Hobby Track

The hobby track is an aspect of competitive Warhammer that is occasionally overlooked or not well-understood by the player base. In its most basic form, “hobby track” refers to when Warhammer tournaments also offer paint judging. These points are figured in the same way as points for “generalship” (gameplay, or “normal” tournament winners). However, instead of providing points based on placement in gameplay, circuit/ITC points are awarded based on how players’ armies rank in terms of the hobby work put into them. “Hobby” most overwhelmingly refers to paint, but also includes basing, conversions, greenstuff work, kitbashing, and/or display boards.

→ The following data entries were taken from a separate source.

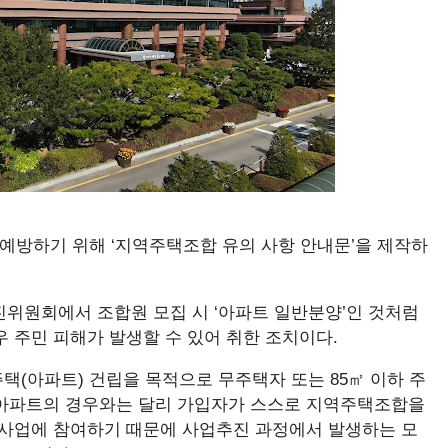
예방하기 위해 ‘지역주택조합 유의 사항 안내문’을 제작하
진위원회에서 조합원 모집 시 ‘아파트 일반분양’인 것처럼
 주민 피해가 발생할 수 있어 취한 조치이다.
(아파트) 건립을 목적으로 무주택자 또는 85㎡ 이하 주
양아파트의 경우와는 달리 가입자가 스스로 지역주택조합을
 사업에 참여하기 때문에 사업추진 과정에서 발생하는 모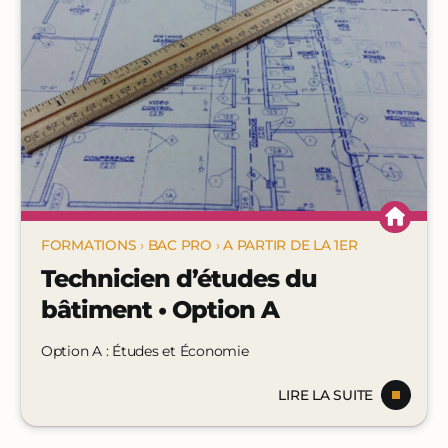
FORMATIONS
›
BAC PRO
›
A PARTIR DE LA 1ER
Technicien d’études du
bâtiment • Option A
Option A : Études et Économie
LIRE LA SUITE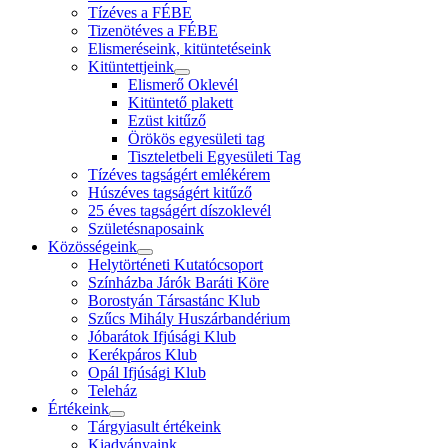
Tízéves a FÉBE
Tizenötéves a FÉBE
Elismeréseink, kitüntetéseink
Kitüntettjeink
Elismerő Oklevél
Kitüntető plakett
Ezüst kitűző
Örökös egyesületi tag
Tiszteletbeli Egyesületi Tag
Tízéves tagságért emlékérem
Húszéves tagságért kitűző
25 éves tagságért díszoklevél
Születésnaposaink
Közösségeink
Helytörténeti Kutatócsoport
Színházba Járók Baráti Köre
Borostyán Társastánc Klub
Szűcs Mihály Huszárbandérium
Jóbarátok Ifjúsági Klub
Kerékpáros Klub
Opál Ifjúsági Klub
Teleház
Értékeink
Tárgyiasult értékeink
Kiadványaink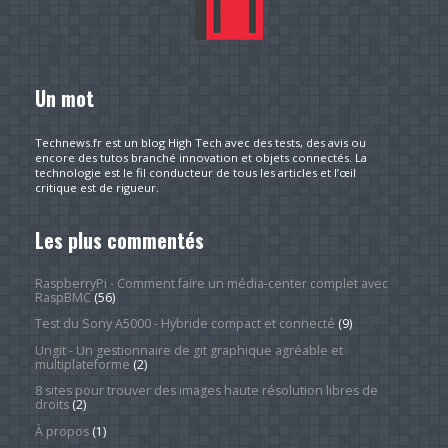
Un mot
Technews.fr est un blog High Tech avec des tests, des avis ou
encore des tutos branché innovation et objets connectés. La
technologie est le fil conducteur de tous les articles et l’œil
critique est de rigueur.
Les plus commentés
RaspberryPi - Comment faire un média-center complet avec
RaspBMC
(56)
Test du Sony A5000 - Hybride compact et connecté
(9)
Ungit - Un gestionnaire de git graphique agréable et
multiplateforme
(2)
8 sites pour trouver des images haute résolution libres de
droits
(2)
À propos
(1)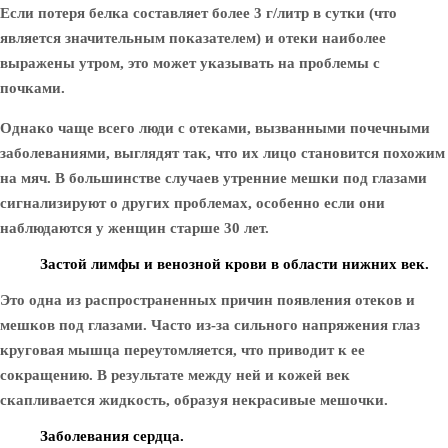
Если потеря белка составляет более 3 г/литр в сутки (что
является значительным показателем) и отеки наиболее
выражены утром, это может указывать на проблемы с
почками.
Однако чаще всего люди с отеками, вызванными почечными
заболеваниями, выглядят так, что их лицо становится похожим
на мяч. В большинстве случаев утренние мешки под глазами
сигнализируют о других проблемах, особенно если они
наблюдаются у женщин старше 30 лет.
Застой лимфы и венозной крови в области нижних век.
Это одна из распространенных причин появления отеков и
мешков под глазами. Часто из-за сильного напряжения глаз
круговая мышца переутомляется, что приводит к ее
сокращению. В результате между ней и кожей век
скапливается жидкость, образуя некрасивые мешочки.
Заболевания сердца.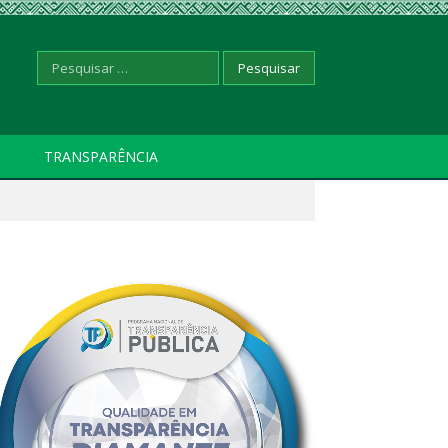
Pesquisar
TRANSPARÊNCIA
por:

Judge can take one of several forms. These are a few commonly seen variations:

– All players’ armies are reviewed and scored, and points are given out; the highest-scoring army takes first place, the next highest takes second place, and so on. [This is generally the most common way that hobby track is determined].
– Players vote on (or a judge determines) the best-painted army, that player takes first place, and others tie for “second” place.
– Players vote on a first place favorite, and all others are scored in accordance with a rubric and ranked (and receive points) accordingly. [This is often used in communities with a few strong painters so that first place is not always awarded to the same player(s) at every single event.]

Players will often see talk of a “rubric” associated with painting. Some judges simply rank and score based on their own sensibilities, but others use a pre-set rubric to help keep judging fair and also to help rank some thirty to a thousand plus armies present! The Frontline Gaming rubric (and variants thereof) tends to be the most commonly used, though every tournament organizer will use his own method and may rank armies differently.

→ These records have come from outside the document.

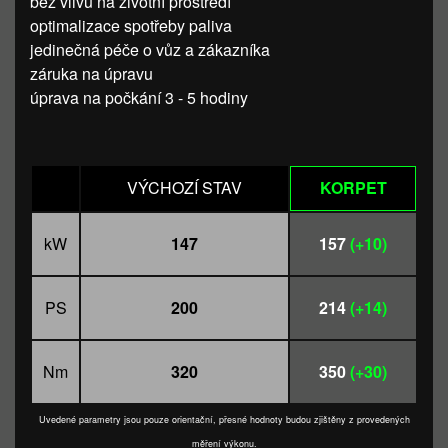
bez vlivu na životní prostředí
optimalizace spotřeby paliva
jedinečná péče o vůz a zákazníka
záruka na úpravu
úprava na počkání 3 - 5 hodiny
VÝCHOZÍ STAV
KORPET
kW
147
157
(+10)
PS
200
214
(+14)
Nm
320
350
(+30)
Uvedené parametry jsou pouze orientační, přesné hodnoty budou zjištěny z provedených
měření výkonu.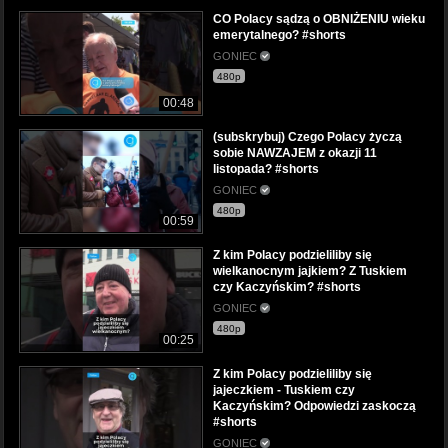
CO Polacy sądzą o OBNIŻENIU wieku
emerytalnego? #shorts
GONIEC
480p
00:48
(subskrybuj) Czego Polacy życzą
sobie NAWZAJEM z okazji 11
listopada? #shorts
GONIEC
480p
00:59
Z kim Polacy podzieliliby się
wielkanocnym jajkiem? Z Tuskiem
czy Kaczyńskim? #shorts
GONIEC
480p
00:25
Z kim Polacy podzieliliby się
jajeczkiem - Tuskiem czy
Kaczyńskim? Odpowiedzi zaskoczą
#shorts
GONIEC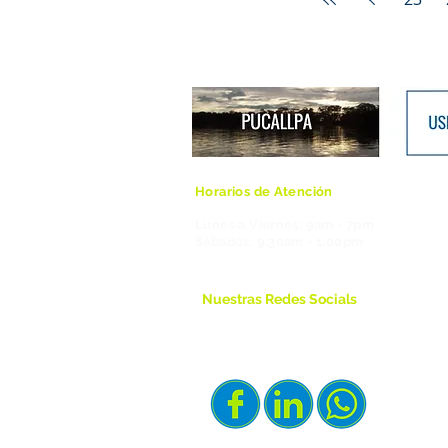
Horarios de Atención
Lunes a Viernes: 9am - 7pm
​Sábados: 9:30am - 1:00pm
Nuestras Redes Socials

For tournament organizers, we offer a Google Sheets version of the rubric. You can make copies of the workbook to either print off for your own purposes or fill out digitally. From the “File” menu, go to “Make a Copy” and you can also edit fields as well if you would like to add or subtract different parameters of the rubric.

Last but certainly not least, “Best Overall” (or “Renaissance Man”) awards players who not only perform very well in gameplay (generalship, or generic tournament performance), but also do well in hobby track as well. Often, the “Best Overall” winners are some of the most respected because they embody the very best of both sides of competitive Warhammer, routinely bringing beautiful armies to high-level games.